**Exercise directions**
Reproduce the section of the listing that begins at the line containing "FOURTECH 1.24 (CSB46124368)" and finishes at the line containing "LUNA DUO-TEC 24 (7101931)". Include both end lines and nothing beyond them.

**Given data**
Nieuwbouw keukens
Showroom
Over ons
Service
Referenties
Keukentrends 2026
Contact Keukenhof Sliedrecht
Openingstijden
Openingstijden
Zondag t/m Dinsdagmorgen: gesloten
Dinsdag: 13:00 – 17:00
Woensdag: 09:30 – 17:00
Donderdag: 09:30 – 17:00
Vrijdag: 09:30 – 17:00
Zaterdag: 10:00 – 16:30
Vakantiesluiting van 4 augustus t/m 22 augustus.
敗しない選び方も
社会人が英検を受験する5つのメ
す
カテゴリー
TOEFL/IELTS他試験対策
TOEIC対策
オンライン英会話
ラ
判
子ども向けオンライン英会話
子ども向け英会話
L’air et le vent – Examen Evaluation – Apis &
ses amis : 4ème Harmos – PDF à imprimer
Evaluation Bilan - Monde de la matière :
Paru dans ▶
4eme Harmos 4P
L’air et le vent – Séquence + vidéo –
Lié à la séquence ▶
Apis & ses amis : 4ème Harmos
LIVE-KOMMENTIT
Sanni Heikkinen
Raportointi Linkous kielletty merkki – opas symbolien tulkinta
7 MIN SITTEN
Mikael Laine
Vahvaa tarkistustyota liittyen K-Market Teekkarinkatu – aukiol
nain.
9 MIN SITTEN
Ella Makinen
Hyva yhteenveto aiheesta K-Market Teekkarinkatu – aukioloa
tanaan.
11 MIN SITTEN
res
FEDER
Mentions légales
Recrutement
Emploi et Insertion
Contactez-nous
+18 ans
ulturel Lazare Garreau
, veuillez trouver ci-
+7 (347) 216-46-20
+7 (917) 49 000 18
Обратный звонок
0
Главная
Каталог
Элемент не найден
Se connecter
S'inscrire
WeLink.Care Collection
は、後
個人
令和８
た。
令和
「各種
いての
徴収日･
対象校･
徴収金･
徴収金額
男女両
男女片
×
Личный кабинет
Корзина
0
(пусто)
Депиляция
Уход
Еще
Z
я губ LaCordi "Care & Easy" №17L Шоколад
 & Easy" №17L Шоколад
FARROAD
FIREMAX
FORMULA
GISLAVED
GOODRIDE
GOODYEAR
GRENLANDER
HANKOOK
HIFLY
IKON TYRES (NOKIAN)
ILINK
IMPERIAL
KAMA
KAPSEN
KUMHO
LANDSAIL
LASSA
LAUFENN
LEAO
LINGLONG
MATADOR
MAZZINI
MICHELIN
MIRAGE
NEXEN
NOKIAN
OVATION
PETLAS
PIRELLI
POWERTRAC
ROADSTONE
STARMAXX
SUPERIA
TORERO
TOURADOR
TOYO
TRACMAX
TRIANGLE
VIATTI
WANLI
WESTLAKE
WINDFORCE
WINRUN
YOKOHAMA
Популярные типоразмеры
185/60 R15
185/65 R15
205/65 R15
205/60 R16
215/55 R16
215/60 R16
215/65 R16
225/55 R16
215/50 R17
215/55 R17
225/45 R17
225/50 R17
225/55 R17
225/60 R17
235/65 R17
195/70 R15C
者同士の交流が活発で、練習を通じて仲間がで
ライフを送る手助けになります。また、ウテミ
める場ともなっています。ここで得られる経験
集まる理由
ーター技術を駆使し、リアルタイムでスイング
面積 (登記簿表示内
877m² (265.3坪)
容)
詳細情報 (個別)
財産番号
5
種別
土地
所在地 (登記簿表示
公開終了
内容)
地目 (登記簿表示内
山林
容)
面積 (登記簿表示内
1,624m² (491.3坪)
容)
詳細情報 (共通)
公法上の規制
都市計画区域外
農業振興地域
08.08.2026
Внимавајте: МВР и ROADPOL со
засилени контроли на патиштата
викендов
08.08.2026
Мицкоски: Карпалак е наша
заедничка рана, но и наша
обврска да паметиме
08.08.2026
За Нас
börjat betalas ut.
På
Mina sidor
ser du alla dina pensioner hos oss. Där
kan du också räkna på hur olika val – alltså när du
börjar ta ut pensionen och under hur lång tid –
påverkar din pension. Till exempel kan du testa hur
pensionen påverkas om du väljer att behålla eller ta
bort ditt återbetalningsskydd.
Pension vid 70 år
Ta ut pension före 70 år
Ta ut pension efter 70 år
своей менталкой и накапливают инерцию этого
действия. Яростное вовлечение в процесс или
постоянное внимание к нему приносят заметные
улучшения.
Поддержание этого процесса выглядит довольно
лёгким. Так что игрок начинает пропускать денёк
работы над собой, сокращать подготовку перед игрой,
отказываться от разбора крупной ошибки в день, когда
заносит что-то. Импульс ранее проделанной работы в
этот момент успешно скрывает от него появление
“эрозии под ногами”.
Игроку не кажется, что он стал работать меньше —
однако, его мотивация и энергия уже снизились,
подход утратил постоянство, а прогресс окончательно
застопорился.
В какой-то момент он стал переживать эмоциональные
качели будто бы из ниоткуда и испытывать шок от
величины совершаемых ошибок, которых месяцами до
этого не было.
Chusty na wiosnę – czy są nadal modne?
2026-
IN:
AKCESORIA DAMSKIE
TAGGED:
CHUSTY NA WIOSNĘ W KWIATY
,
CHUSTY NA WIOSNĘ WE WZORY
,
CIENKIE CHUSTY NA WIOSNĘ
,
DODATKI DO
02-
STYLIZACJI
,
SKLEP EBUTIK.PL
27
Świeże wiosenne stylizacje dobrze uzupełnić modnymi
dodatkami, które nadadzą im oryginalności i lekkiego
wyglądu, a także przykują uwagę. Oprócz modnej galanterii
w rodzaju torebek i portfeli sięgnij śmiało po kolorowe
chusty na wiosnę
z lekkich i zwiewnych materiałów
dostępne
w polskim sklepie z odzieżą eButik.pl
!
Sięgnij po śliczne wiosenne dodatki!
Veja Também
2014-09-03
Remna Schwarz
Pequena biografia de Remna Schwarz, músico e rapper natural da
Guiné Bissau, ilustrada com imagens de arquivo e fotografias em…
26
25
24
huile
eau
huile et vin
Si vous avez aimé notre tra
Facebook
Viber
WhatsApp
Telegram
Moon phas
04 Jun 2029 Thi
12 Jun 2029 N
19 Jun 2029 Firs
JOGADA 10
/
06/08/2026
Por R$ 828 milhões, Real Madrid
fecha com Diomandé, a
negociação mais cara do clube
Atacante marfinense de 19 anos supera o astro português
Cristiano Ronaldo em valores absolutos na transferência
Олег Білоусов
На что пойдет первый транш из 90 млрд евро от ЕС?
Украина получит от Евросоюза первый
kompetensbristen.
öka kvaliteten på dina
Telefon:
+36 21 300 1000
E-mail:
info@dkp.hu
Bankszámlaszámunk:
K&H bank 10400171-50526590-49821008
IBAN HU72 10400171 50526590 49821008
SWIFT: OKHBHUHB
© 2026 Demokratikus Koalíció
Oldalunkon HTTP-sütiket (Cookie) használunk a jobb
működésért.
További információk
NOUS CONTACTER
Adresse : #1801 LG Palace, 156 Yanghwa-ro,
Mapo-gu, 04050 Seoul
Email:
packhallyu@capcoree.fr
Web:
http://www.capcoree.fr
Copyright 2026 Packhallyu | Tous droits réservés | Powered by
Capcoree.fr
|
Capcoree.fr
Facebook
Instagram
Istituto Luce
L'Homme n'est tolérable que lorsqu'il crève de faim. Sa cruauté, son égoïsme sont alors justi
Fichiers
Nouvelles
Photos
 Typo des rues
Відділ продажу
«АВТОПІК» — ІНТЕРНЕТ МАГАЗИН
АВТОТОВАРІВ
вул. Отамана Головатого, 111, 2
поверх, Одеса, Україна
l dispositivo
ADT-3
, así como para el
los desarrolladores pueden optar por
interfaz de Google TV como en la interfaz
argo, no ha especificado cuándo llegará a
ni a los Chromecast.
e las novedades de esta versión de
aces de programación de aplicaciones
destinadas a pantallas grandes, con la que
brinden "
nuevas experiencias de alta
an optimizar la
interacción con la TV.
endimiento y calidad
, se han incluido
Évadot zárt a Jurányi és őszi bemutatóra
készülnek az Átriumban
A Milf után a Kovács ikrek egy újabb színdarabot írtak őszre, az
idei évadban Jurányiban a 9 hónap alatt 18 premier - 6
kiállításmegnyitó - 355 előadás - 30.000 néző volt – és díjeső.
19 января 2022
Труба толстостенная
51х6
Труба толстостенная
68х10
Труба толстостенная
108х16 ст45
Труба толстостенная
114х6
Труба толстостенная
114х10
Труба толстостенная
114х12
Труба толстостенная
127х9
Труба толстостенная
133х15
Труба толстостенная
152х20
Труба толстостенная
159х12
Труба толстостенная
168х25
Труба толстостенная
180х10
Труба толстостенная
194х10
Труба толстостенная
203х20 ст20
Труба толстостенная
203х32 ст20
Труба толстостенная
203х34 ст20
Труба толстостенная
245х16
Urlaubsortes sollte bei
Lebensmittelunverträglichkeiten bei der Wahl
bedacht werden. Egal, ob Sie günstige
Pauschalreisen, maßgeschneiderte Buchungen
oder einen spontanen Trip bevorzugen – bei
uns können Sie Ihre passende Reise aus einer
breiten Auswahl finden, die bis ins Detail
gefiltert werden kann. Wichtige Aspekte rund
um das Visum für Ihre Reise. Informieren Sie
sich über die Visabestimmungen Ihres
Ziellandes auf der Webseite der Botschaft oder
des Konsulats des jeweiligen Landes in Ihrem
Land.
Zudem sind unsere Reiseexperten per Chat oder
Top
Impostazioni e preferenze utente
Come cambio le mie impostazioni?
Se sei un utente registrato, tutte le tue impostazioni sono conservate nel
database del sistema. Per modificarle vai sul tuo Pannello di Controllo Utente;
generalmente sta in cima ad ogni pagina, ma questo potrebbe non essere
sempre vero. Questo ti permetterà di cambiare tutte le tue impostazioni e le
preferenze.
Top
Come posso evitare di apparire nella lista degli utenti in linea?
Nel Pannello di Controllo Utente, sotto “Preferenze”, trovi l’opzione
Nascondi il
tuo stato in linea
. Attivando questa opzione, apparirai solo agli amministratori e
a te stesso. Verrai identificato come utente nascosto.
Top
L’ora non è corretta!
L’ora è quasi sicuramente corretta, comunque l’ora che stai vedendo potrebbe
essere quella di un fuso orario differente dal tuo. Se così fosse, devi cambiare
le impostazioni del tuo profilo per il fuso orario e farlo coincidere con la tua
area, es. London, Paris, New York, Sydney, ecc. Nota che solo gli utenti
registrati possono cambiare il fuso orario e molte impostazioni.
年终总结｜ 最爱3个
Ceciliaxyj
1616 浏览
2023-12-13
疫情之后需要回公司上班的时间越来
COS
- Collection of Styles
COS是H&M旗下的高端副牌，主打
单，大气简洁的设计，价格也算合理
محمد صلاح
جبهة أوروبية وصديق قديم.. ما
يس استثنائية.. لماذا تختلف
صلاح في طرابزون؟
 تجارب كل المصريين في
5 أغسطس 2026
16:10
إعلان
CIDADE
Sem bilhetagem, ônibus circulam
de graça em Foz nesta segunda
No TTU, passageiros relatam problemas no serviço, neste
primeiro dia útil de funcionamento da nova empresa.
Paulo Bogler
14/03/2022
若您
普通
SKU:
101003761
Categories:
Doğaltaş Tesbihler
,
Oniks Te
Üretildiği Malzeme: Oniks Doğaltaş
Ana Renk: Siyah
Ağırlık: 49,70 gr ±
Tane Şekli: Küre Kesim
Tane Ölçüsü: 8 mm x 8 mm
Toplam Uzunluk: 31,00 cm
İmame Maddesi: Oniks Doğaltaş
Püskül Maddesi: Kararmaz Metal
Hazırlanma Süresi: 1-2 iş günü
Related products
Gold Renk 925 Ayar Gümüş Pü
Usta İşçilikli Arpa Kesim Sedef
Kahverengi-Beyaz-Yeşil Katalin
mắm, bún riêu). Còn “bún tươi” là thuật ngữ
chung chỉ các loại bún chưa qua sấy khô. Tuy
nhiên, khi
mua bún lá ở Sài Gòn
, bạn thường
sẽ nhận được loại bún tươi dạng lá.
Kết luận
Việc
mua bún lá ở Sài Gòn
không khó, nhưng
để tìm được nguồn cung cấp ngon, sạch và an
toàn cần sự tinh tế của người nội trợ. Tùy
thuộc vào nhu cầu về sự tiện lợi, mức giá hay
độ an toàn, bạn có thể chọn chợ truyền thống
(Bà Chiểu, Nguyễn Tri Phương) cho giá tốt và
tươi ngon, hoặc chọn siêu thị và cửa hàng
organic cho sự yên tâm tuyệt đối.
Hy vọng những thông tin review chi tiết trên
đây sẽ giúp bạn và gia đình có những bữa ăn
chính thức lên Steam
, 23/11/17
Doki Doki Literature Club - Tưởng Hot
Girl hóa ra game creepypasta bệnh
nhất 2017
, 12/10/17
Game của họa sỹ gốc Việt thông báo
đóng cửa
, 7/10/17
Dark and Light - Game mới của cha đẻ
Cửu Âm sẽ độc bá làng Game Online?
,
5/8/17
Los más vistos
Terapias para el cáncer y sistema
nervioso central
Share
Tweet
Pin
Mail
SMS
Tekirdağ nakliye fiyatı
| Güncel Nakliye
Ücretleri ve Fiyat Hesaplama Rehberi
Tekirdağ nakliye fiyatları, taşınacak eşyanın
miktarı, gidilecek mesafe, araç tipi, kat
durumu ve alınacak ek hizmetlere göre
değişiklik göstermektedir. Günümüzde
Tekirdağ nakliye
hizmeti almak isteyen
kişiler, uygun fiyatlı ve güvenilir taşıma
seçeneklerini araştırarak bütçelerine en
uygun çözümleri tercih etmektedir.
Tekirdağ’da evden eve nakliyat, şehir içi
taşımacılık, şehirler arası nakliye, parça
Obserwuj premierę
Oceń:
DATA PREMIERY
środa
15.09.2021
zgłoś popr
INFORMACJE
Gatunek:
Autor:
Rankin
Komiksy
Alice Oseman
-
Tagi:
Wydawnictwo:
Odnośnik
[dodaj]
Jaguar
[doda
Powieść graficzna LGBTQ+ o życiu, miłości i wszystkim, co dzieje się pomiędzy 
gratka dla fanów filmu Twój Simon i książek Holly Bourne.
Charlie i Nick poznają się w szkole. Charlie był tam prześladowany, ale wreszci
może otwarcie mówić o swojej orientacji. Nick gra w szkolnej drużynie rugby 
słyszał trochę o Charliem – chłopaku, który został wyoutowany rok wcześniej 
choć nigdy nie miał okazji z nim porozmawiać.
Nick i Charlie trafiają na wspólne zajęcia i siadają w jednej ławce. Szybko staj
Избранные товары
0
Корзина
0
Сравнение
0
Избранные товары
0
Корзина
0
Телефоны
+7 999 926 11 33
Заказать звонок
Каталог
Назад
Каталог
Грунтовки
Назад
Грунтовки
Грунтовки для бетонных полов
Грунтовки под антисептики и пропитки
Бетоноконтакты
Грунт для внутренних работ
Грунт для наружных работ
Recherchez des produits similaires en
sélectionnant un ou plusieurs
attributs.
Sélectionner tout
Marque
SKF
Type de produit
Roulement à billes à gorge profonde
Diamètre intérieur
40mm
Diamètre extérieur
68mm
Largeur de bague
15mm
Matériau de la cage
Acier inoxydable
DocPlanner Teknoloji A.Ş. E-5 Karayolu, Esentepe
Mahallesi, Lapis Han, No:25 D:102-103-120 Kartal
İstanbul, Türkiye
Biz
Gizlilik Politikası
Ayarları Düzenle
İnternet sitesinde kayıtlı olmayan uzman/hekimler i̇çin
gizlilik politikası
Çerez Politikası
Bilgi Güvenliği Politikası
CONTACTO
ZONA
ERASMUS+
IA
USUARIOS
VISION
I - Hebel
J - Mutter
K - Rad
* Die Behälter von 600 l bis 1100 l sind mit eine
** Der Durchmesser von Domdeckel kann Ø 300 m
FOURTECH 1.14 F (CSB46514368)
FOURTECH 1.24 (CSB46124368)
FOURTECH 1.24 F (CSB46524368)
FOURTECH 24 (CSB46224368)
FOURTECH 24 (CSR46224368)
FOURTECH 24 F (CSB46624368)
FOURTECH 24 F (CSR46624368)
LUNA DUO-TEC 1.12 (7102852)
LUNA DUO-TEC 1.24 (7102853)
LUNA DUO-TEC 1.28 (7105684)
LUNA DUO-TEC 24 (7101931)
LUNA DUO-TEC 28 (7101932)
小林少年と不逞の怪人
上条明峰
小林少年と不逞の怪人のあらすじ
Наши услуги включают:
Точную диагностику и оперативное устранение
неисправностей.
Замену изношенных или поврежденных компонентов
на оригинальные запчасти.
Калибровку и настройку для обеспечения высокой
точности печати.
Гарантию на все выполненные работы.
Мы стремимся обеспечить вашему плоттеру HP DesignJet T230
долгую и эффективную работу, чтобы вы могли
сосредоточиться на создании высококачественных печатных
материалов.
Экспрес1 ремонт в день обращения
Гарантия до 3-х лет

**Response**
FOURTECH 1.24 (CSB46124368)
FOURTECH 1.24 F (CSB46524368)
FOURTECH 24 (CSB46224368)
FOURTECH 24 (CSR46224368)
FOURTECH 24 F (CSB46624368)
FOURTECH 24 F (CSR46624368)
LUNA DUO-TEC 1.12 (7102852)
LUNA DUO-TEC 1.24 (7102853)
LUNA DUO-TEC 1.28 (7105684)
LUNA DUO-TEC 24 (7101931)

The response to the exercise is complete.